They too will become a little more expensive in future offseasons. The unfortunate part is that the labour of learning French for symbolic purposes is not easily fungible. If you need someone to shovel your driveway, or do your shopping in French, you can hire a servant or an employee. (One notes that the Finnish-born Mrs. Koivu is said to be fluent.) But if you don't want to learn French yourself, no one can speak it for you with your own tongue.

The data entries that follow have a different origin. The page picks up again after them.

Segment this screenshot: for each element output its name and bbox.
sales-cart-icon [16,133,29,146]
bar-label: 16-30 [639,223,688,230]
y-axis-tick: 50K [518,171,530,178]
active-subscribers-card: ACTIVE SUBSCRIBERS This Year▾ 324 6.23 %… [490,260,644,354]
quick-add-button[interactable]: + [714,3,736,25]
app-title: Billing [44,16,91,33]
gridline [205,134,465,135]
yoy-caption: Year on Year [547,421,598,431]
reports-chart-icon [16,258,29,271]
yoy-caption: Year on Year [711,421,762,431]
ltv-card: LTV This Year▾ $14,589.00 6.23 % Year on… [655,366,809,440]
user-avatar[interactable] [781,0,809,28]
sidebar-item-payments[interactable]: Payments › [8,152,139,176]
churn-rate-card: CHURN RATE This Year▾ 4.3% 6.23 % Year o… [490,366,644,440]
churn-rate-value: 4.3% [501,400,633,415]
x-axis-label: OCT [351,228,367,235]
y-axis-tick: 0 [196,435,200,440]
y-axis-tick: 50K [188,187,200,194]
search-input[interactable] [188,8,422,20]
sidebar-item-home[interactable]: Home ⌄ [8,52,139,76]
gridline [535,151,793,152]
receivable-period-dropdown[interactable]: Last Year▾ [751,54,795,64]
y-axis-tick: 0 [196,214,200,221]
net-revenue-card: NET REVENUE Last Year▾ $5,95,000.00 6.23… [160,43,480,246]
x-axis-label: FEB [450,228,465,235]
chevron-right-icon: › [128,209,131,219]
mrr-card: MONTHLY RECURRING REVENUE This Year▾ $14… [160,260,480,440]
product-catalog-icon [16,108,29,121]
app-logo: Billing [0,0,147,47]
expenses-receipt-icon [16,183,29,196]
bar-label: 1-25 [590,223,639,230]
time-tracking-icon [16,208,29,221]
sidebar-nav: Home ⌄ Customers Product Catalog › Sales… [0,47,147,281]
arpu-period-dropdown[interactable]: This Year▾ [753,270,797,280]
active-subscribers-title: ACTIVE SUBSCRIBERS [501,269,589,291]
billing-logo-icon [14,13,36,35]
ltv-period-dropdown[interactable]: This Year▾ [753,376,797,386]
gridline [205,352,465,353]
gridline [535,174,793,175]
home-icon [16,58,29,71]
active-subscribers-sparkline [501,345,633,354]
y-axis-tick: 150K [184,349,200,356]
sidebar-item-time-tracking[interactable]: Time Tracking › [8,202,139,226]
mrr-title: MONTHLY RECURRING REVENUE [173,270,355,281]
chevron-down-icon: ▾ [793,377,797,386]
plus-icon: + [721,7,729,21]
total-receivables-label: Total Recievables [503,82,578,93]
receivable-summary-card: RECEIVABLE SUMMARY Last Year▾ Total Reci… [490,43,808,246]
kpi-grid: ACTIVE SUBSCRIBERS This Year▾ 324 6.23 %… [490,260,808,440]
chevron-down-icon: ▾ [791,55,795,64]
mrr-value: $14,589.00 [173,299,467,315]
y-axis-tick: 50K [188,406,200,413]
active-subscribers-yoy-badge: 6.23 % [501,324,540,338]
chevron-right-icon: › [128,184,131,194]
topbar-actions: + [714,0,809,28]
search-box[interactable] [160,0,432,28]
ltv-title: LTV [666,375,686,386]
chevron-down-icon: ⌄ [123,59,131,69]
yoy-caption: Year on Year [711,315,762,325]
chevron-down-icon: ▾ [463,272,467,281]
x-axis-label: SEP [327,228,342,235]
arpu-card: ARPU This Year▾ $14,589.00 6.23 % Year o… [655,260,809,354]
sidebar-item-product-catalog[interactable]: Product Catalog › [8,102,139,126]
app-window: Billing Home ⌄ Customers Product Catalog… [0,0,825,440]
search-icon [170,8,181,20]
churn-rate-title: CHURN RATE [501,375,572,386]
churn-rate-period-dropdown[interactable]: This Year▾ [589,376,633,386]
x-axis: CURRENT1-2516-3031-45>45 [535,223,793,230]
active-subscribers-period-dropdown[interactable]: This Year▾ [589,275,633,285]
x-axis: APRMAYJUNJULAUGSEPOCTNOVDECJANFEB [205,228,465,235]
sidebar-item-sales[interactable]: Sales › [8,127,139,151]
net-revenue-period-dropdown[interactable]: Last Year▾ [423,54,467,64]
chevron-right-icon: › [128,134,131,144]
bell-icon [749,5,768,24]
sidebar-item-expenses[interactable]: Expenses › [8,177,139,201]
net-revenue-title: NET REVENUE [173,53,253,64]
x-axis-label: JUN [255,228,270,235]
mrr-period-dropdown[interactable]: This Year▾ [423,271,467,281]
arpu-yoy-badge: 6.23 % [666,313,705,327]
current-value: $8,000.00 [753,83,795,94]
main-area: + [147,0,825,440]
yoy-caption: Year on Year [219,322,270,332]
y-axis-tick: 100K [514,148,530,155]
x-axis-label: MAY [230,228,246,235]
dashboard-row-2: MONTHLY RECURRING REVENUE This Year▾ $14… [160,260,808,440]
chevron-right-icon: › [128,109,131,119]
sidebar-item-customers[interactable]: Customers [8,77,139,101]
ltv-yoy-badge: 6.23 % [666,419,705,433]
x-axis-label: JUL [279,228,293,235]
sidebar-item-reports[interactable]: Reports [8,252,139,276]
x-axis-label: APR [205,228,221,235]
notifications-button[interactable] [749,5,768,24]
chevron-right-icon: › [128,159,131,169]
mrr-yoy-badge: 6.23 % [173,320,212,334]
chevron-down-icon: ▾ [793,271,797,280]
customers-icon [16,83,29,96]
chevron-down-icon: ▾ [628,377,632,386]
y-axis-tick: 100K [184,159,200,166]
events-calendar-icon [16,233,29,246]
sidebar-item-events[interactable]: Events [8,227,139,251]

Most fans, perceiving that Mr. Bertrand has just made life a little more difficult for the management of the Canadiens by bringing ethnolinguistic tensions into the open, will probably argue that the norm shouldn't apply to a business competing under tough conditions for international athletic talent. Pretty much everybody in Quebec wants the Canadiens to do well, even at the expense of an English-speaking locker room. Very well: what about every other business in the province that depend on talent and is competing with the best in its sector? Couldn't it be argued that Bombardier and Alcan and CAE and Hyperchip are already facing just as large a disadvantage in the market for cognitive talent and creativity as the Canadiens would in the hockey standings if every new Hab signing had to learn his " je parle, tu parles, il parle" on pain of public bullying?
Quebecers, to be sure, have long since absorbed and learned to accept the profound economic cost of their unique species of linguistic sovereignty. The question is, do they realize that asserting cultural sovereignty over francophone religious nonconformists is, to some degree, an entirely separate enterprise which is likely to double the existing economic burden? And just how many self-defining exercises can a nation go through before there's nobody left in it, anyway?